◆ **Dataset entries**
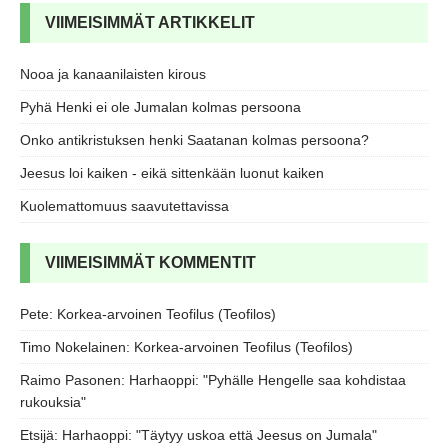
VIIMEISIMMÄT ARTIKKELIT
Nooa ja kanaanilaisten kirous
Pyhä Henki ei ole Jumalan kolmas persoona
Onko antikristuksen henki Saatanan kolmas persoona?
Jeesus loi kaiken - eikä sittenkään luonut kaiken
Kuolemattomuus saavutettavissa
VIIMEISIMMÄT KOMMENTIT
Pete
:
Korkea-arvoinen Teofilus (Teofilos)
Timo Nokelainen
:
Korkea-arvoinen Teofilus (Teofilos)
Raimo Pasonen
:
Harhaoppi: "Pyhälle Hengelle saa kohdistaa
rukouksia"
Etsijä
:
Harhaoppi: "Täytyy uskoa että Jeesus on Jumala"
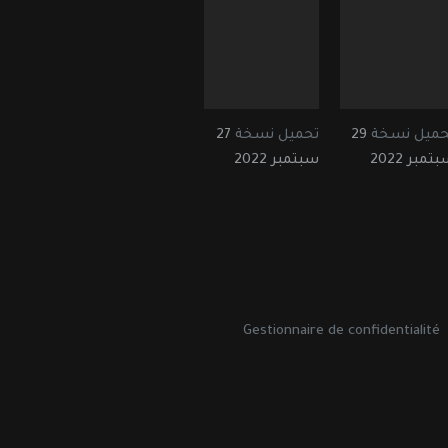
حميل نسخة
29
تحميل نسخة
27
تمبر 2022
سبتمبر 2022
Gestionnaire de confidentialité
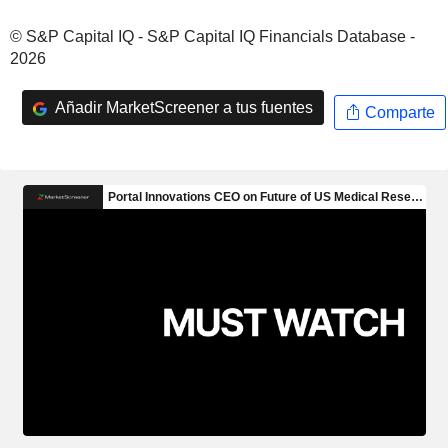
© S&P Capital IQ - S&P Capital IQ Financials Database -
2026
Añadir MarketScreener a tus fuentes
Comparte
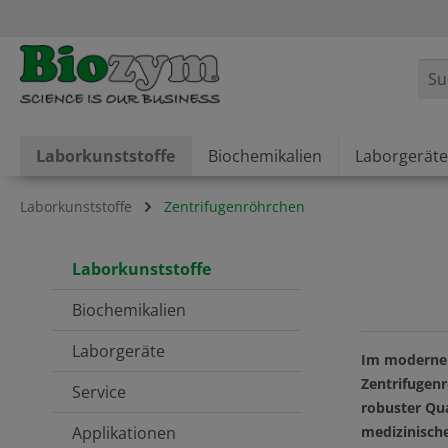
springen
Zur Hauptnavigation springen
Laborkunststoffe
Biochemikalien
Laborgeräte
Laborkunststoffe
Zentrifugenröhrchen
Laborkunststoffe
Biochemikalien
Laborgeräte
Im modernen 
Zentrifugen
Service
robuster Qua
Applikationen
medizinische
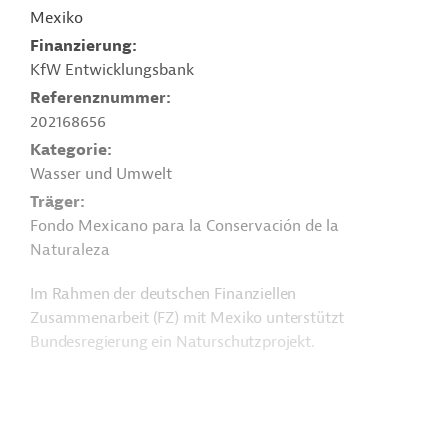
Mexiko
Finanzierung
KfW Entwicklungsbank
Referenznummer
202168656
Kategorie
Wasser und Umwelt
Träger
Fondo Mexicano para la Conservación de la
Naturaleza
Im Rahmen der deutschen Finanziellen
Zusammenarbeit (FZ) mit Mexiko unterstützt
Bundesregierung ein Naturschutzprojekt.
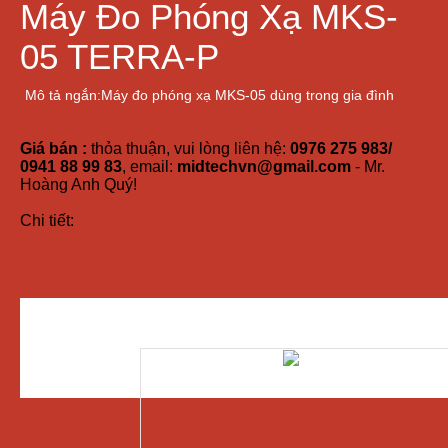
Máy Đo Phóng Xạ MKS-
05 TERRA-P
Mô tả ngắn:Máy đo phóng xạ MKS-05 dùng trong gia đình
Giá bán :
thỏa thuận, vui lòng liên hệ:
0976 275 983/
0941 88 99 83
, email:
midtechvn@gmail.com
- Mr.
Hoàng Anh Quý!
Chi tiết:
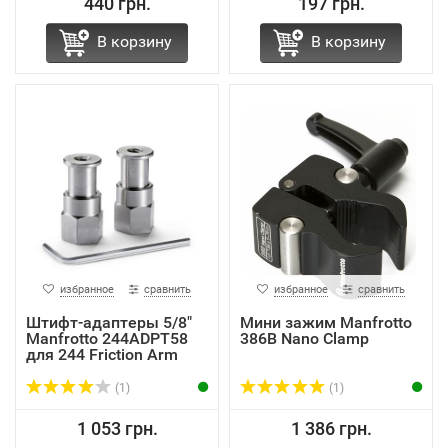
440 грн.
197 грн.
В корзину
В корзину
избранное
сравнить
избранное
сравнить
Штифт-адаптеры 5/8"
Мини зажим Manfrotto
Manfrotto 244ADPT58
386B Nano Clamp
для 244 Friction Arm
(1)
(1)
1 053 грн.
1 386 грн.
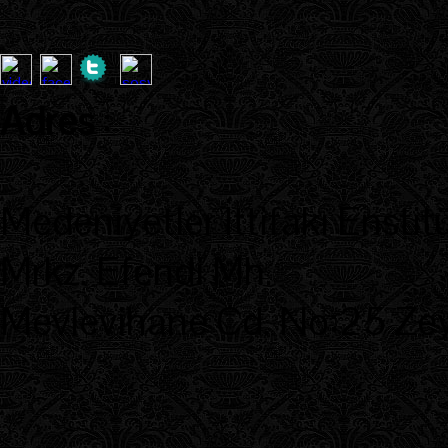
Adres
:
Medeniyetler İttifakı Enstit
Mrkz. Efendi Mh.
Mevlevihane Cd. No:25 Zeyt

◆ **What to do**
Retype the whole of the data verbatim. Skip every picture.

◆ **Result of this task**
VIIMEISIMMÄT ARTIKKELIT
Nooa ja kanaanilaisten kirous
Pyhä Henki ei ole Jumalan kolmas persoona
Onko antikristuksen henki Saatanan kolmas persoona?
Jeesus loi kaiken - eikä sittenkään luonut kaiken
Kuolemattomuus saavutettavissa
VIIMEISIMMÄT KOMMENTIT
Pete
:
Korkea-arvoinen Teofilus (Teofilos)
Timo Nokelainen
:
Korkea-arvoinen Teofilus (Teofilos)
Raimo Pasonen
:
Harhaoppi: "Pyhälle Hengelle saa kohdistaa
rukouksia"
Etsijä
:
Harhaoppi: "Täytyy uskoa että Jeesus on Jumala"
حميل نسخة
29
تحميل نسخة
27
تمبر 2022
سبتمبر 2022
Gestionnaire de confidentialité
© S&P Capital IQ - S&P Capital IQ Financials Database -
2026
Añadir MarketScreener a tus fuentes
Comparte
springen
Zur Hauptnavigation springen
Laborkunststoffe
Biochemikalien
Laborgeräte
Laborkunststoffe
Zentrifugenröhrchen
Laborkunststoffe
Biochemikalien
Laborgeräte
Im modernen 
Zentrifugen
Service
robuster Qua
Applikationen
medizinische
Mexiko
Finanzierung
KfW Entwicklungsbank
Referenznummer
202168656
Kategorie
Wasser und Umwelt
Träger
Fondo Mexicano para la Conservación de la
Naturaleza
Im Rahmen der deutschen Finanziellen
Zusammenarbeit (FZ) mit Mexiko unterstützt
Bundesregierung ein Naturschutzprojekt.
Máy Đo Phóng Xạ MKS-
05 TERRA-P
Mô tả ngắn:Máy đo phóng xạ MKS-05 dùng trong gia đình
Giá bán :
thỏa thuận, vui lòng liên hệ:
0976 275 983/
0941 88 99 83
, email:
midtechvn@gmail.com
- Mr.
Hoàng Anh Quý!
Chi tiết:
440 грн.
197 грн.
В корзину
В корзину
избранное
сравнить
избранное
сравнить
Штифт-адаптеры 5/8"
Мини зажим Manfrotto
Manfrotto 244ADPT58
386B Nano Clamp
для 244 Friction Arm
(1)
(1)
1 053 грн.
1 386 грн.
Adres
:
Medeniyetler İttifakı Enstit
Mrkz. Efendi Mh.
Mevlevihane Cd. No:25 Zeyt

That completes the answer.